Preflight Preparation

Preflight preparation is the process of collecting, updating and sending files or applications to a printer for production. Preflight preparation uncovers missing data or fonts, misplaced illustrations, trapping errors, incorrect sizing and other important details. The first thing to include is the primary document, whether in PageMaker, QuarkXPress or Photoshop. Check with your printer to ensure they have the current version of the software you're using. If there are compatibility problems, you may need to submit a PostScript file or PDF for output.

Be sure to include all fonts with the documents you submit. The printer may not have a specified font, so include the screen and printer fonts, in addition to bold, italic and other versions. Include additional font dingbats or end-marks as well. Most printers use Type 1 fonts or TrueType fonts; ask which is preferred before submitting your files. Type 1 and TrueType fonts use different kerning and spacing methods. Using the wrong version can damage the text flow and layout.

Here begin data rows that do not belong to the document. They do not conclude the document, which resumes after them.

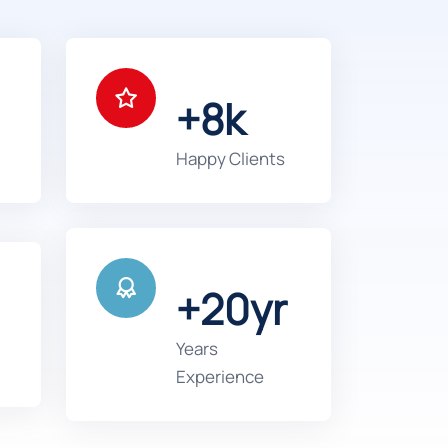
+8k
Happy Clients
+20yr
Years
Experience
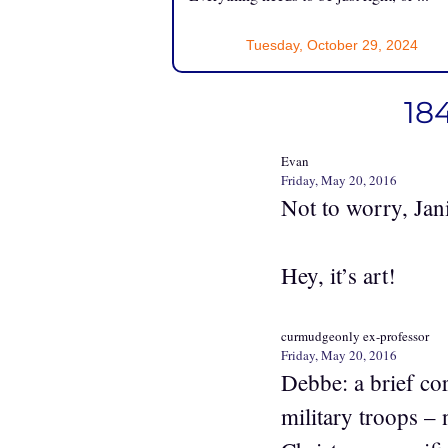
Tuesday, October 29, 2024
184
Evan
Friday, May 20, 2016
Not to worry, Jan
Hey, it’s art!
curmudgeonly ex-professor
Friday, May 20, 2016
Debbe: a brief co
military troops –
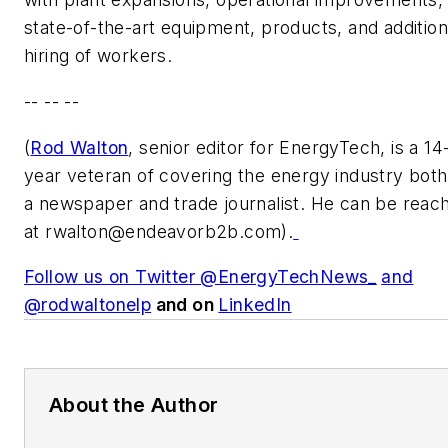
state-of-the-art equipment, products, and addition
hiring of workers.
-- -- --
(
Rod Walton
, senior editor for EnergyTech, is a 14
year veteran of covering the energy industry both
a newspaper and trade journalist. He can be reac
at
rwalton@endeavorb2b.com
).
Follow us on Twitter @EnergyTechNews_
and
@rodwaltonelp
and on
LinkedIn
About the Author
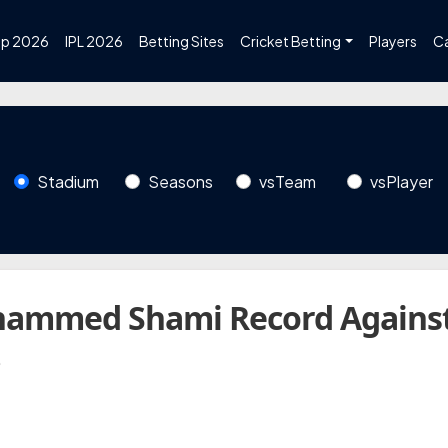
up 2026
IPL 2026
Betting Sites
Cricket Betting
Players
C
Stadium
Seasons
vsTeam
vsPlayer
hammed Shami Record Agains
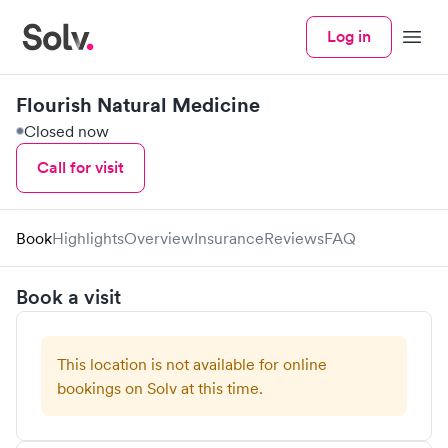
Log in
Menu
Flourish Natural Medicine
Closed now
Call for visit
Book
Highlights
Overview
Insurance
Reviews
FAQ
Book a visit
This location is not available for online
bookings on Solv at this time.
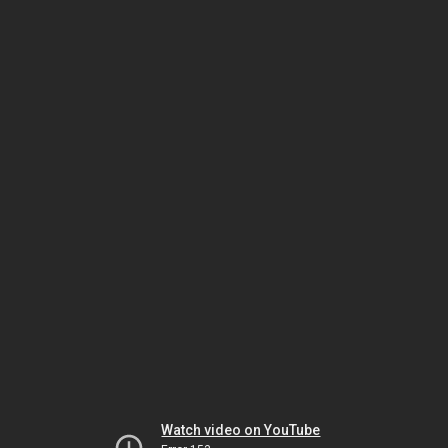
Watch video on YouTube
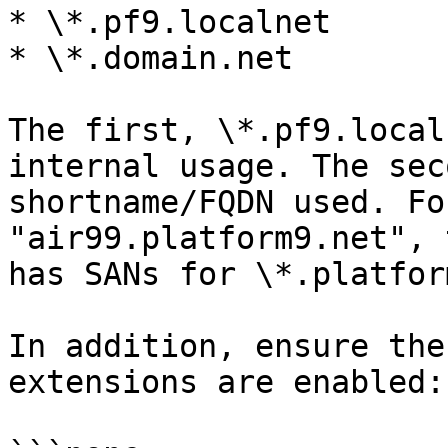
* \*.pf9.localnet

* \*.domain.net

The first, \*.pf9.local
internal usage. The sec
shortname/FQDN used. Fo
"air99.platform9.net", 
has SANs for \*.platfor
In addition, ensure the
extensions are enabled:
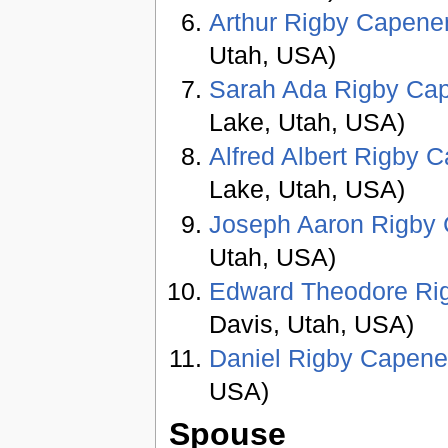
Arthur Rigby Capene
Utah, USA)
Sarah Ada Rigby Ca
Lake, Utah, USA)
Alfred Albert Rigby 
Lake, Utah, USA)
Joseph Aaron Rigby
Utah, USA)
Edward Theodore Ri
Davis, Utah, USA)
Daniel Rigby Capene
USA)
Spouse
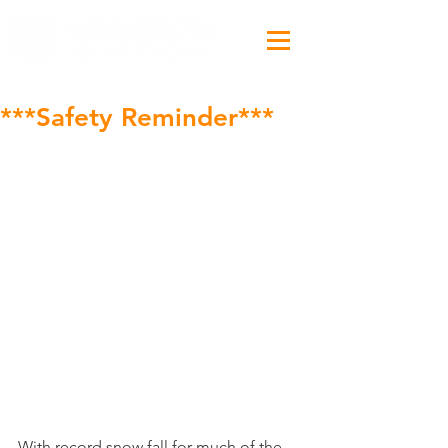
***Safety Reminder***
With record snow fall for much of the 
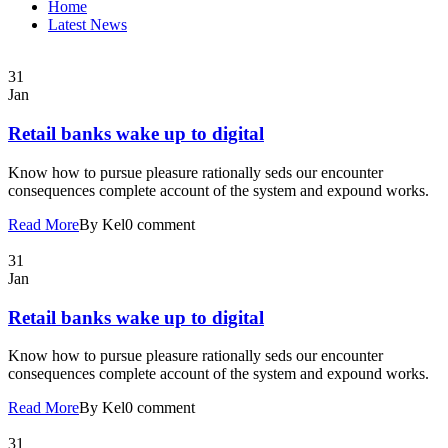
Home
Latest News
31
Jan
Retail banks wake up to digital
Know how to pursue pleasure rationally seds our encounter
consequences complete account of the system and expound works.
Read More
By Kel
0 comment
31
Jan
Retail banks wake up to digital
Know how to pursue pleasure rationally seds our encounter
consequences complete account of the system and expound works.
Read More
By Kel
0 comment
31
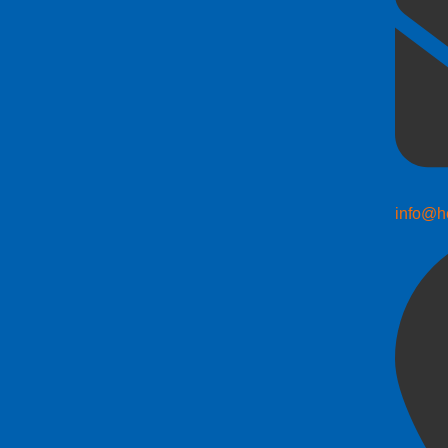
info@h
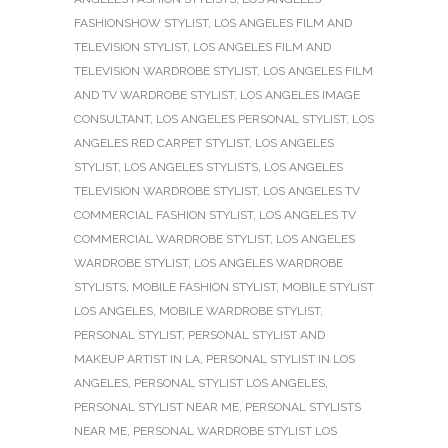
FASHIONSHOW STYLIST
,
LOS ANGELES FILM AND
TELEVISION STYLIST
,
LOS ANGELES FILM AND
TELEVISION WARDROBE STYLIST
,
LOS ANGELES FILM
AND TV WARDROBE STYLIST
,
LOS ANGELES IMAGE
CONSULTANT
,
LOS ANGELES PERSONAL STYLIST
,
LOS
ANGELES RED CARPET STYLIST
,
LOS ANGELES
STYLIST
,
LOS ANGELES STYLISTS
,
LOS ANGELES
TELEVISION WARDROBE STYLIST
,
LOS ANGELES TV
COMMERCIAL FASHION STYLIST
,
LOS ANGELES TV
COMMERCIAL WARDROBE STYLIST
,
LOS ANGELES
WARDROBE STYLIST
,
LOS ANGELES WARDROBE
STYLISTS
,
MOBILE FASHION STYLIST
,
MOBILE STYLIST
LOS ANGELES
,
MOBILE WARDROBE STYLIST
,
PERSONAL STYLIST
,
PERSONAL STYLIST AND
MAKEUP ARTIST IN LA
,
PERSONAL STYLIST IN LOS
ANGELES
,
PERSONAL STYLIST LOS ANGELES
,
PERSONAL STYLIST NEAR ME
,
PERSONAL STYLISTS
NEAR ME
,
PERSONAL WARDROBE STYLIST LOS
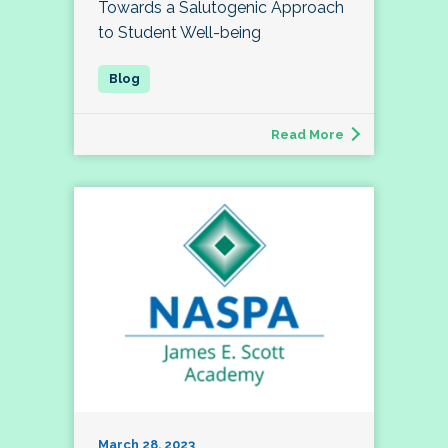
Towards a Salutogenic Approach
to Student Well-being
Read More
March 28, 2023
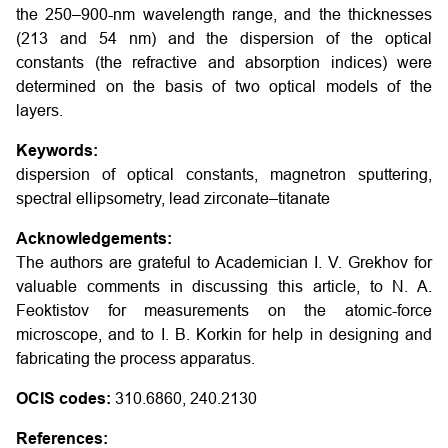
the 250–900-nm wavelength range, and the thicknesses
(213 and 54 nm) and the dispersion of the optical
constants (the refractive and absorption indices) were
determined on the basis of two optical models of the
layers.
Keywords:
dispersion of optical constants, magnetron sputtering,
spectral ellipsometry, lead zirconate–titanate
Acknowledgements:
The authors are grateful to Academician I. V. Grekhov for
valuable comments in discussing this article, to N. A.
Feoktistov for measurements on the atomic-force
microscope, and to I. B. Korkin for help in designing and
fabricating the process apparatus.
OCIS codes:
310.6860, 240.2130
References:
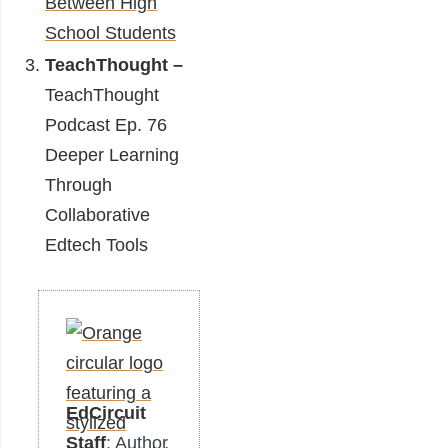
Between High
School Students
TeachThought –
TeachThought
Podcast Ep. 76
Deeper Learning
Through
Collaborative
Edtech Tools
EdCircuit
Staff
: Author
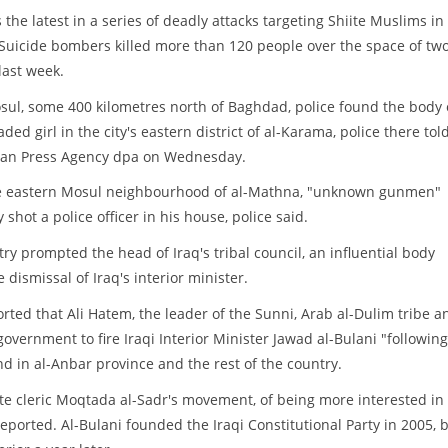
s the latest in a series of deadly attacks targeting Shiite Muslims in
 Suicide bombers killed more than 120 people over the space of tw
last week.
sul, some 400 kilometres north of Baghdad, police found the body 
ded girl in the city's eastern district of al-Karama, police there tol
an Press Agency dpa on Wednesday.
e eastern Mosul neighbourhood of al-Mathna, "unknown gunmen"
y shot a police officer in his house, police said.
try prompted the head of Iraq's tribal council, an influential body
e dismissal of Iraq's interior minister.
d that Ali Hatem, the leader of the Sunni, Arab al-Dulim tribe a
 government to fire Iraqi Interior Minister Jawad al-Bulani "following
and in al-Anbar province and the rest of the country.
te cleric Moqtada al-Sadr's movement, of being more interested in
 reported. Al-Bulani founded the Iraqi Constitutional Party in 2005, 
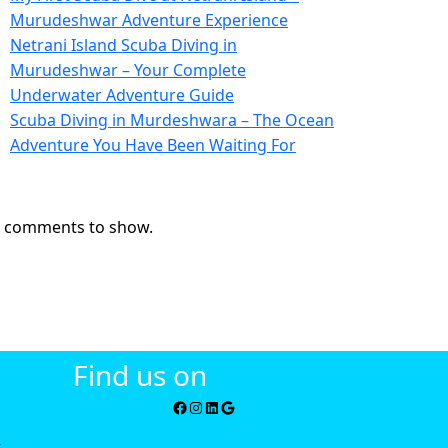
Murudeshwar Adventure Experience
Netrani Island Scuba Diving in
Murudeshwar – Your Complete
Underwater Adventure Guide
Scuba Diving in Murdeshwara – The Ocean
Adventure You Have Been Waiting For
ecent Comments
 comments to show.
Find us on
i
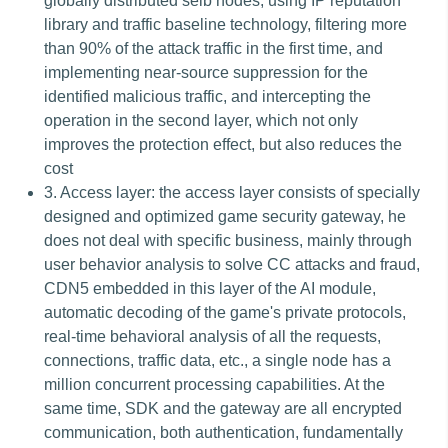
globally distributed selb nodes, using IP reputation
library and traffic baseline technology, filtering more
than 90% of the attack traffic in the first time, and
implementing near-source suppression for the
identified malicious traffic, and intercepting the
operation in the second layer, which not only
improves the protection effect, but also reduces the
cost
3. Access layer: the access layer consists of specially
designed and optimized game security gateway, he
does not deal with specific business, mainly through
user behavior analysis to solve CC attacks and fraud,
CDN5 embedded in this layer of the AI module,
automatic decoding of the game's private protocols,
real-time behavioral analysis of all the requests,
connections, traffic data, etc., a single node has a
million concurrent processing capabilities. At the
same time, SDK and the gateway are all encrypted
communication, both authentication, fundamentally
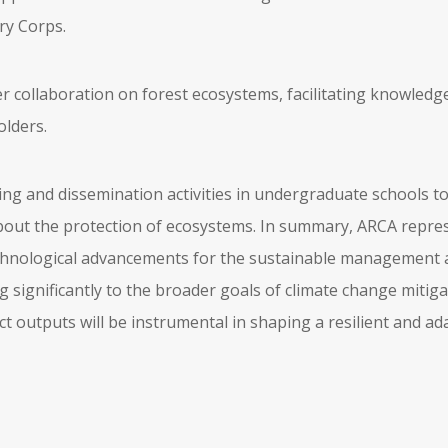
ry Corps.
er collaboration on forest ecosystems, facilitating knowle
lders.
ning and dissemination activities in undergraduate schools t
ut the protection of ecosystems. In summary, ARCA repres
technological advancements for the sustainable management 
g significantly to the broader goals of climate change miti
t outputs will be instrumental in shaping a resilient and ad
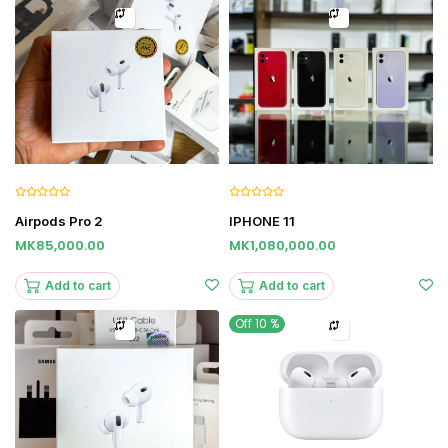
Airpods Pro 2
IPHONE 11
MK85,000.00
MK1,080,000.00
Add to cart
Add to cart
Off 10 %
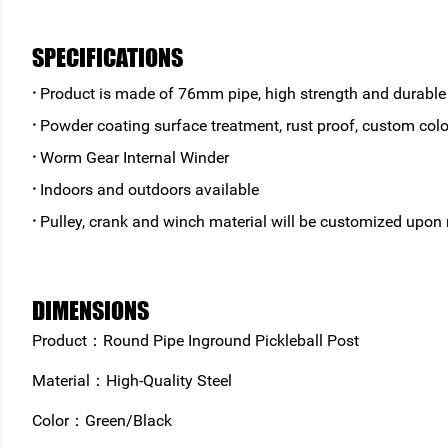
SPECIFICATIONS
·
Product is made of 76mm pipe, high strength and durable
·
Powder coating surface treatment, rust proof, custom colo
·
Worm Gear Internal Winder
·
Indoors and outdoors available
·
Pulley, crank and winch material will be customized upon
DIMENSIONS
Product：Round Pipe Inground Pickleball Post
Material：High-Quality Steel
Color：Green/Black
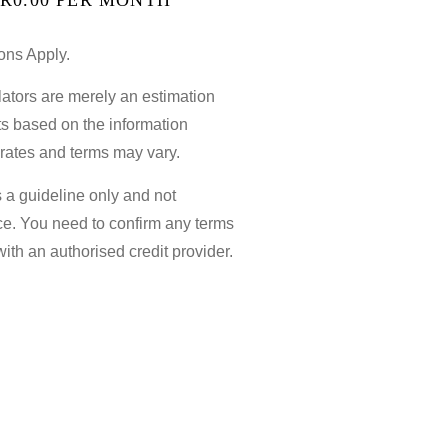
ons Apply.
ators are merely an estimation
sts based on the information
 rates and terms may vary.
s a guideline only and not
ce. You need to confirm any terms
with an authorised credit provider.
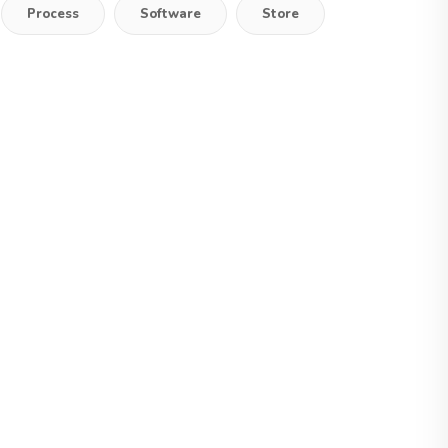
Process
Software
Store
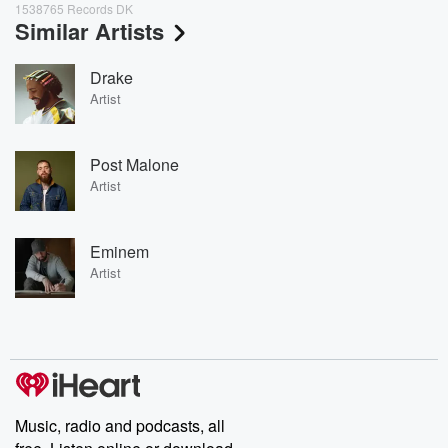
1538765 Records DK
Similar Artists
Drake
Artist
Post Malone
Artist
Eminem
Artist
Music, radio and podcasts, all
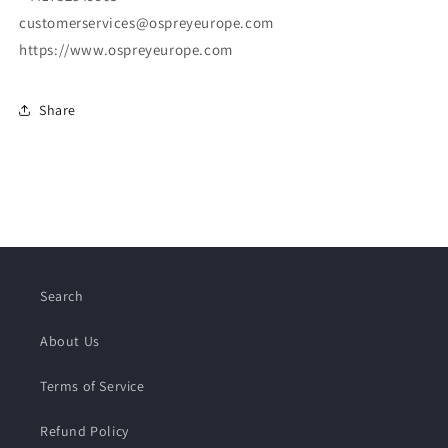
customerservices@ospreyeurope.com
https://www.ospreyeurope.com
Share
Search
About Us
Terms of Service
Refund Policy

Include hardcopies of the illustrations, images and photographs with the application file. Use EPS or TIFF images and change RGB colors to CMYK. Label each graphic and make sure all files are uncompressed. GIF images have low resolution and RGB format is not used in color printing. Avoid using GIF, JPG, WMF, BMP and PICT formats in files sent to your printer.

CMYK: a four-color process using a percentage value of the colors cyan, magenta, yellow and black.

RGB: a three-color process using values of the additive colors red, green and blue, producing visible light.

SPOT: a one-color process using percentages of full color and the tinting, screening or shading of additive colors.

Ask what formats and files are preferred by your printer. Standard floppy (3.5 inch) disks are generally used for small or compressed files. ZIP disks, CD-ROMs, Bernoulli cartridges or Magneto-Optical disks are used for large files and graphics. Sending files via the Internet as e-mail attachments is another alternative. Compressing the files first will speed up the transmission.

Include a hardcopy of each file to eliminate the problem of missing graphics, illustrations or text information. Send the document at 100% of the printed size or include the percentage size. Include a list of the fonts and files on each disk or cartridge. Put together a mock-up of how the document will be printed and bound as a sample. On the disk, include a label with your name, address and phone number.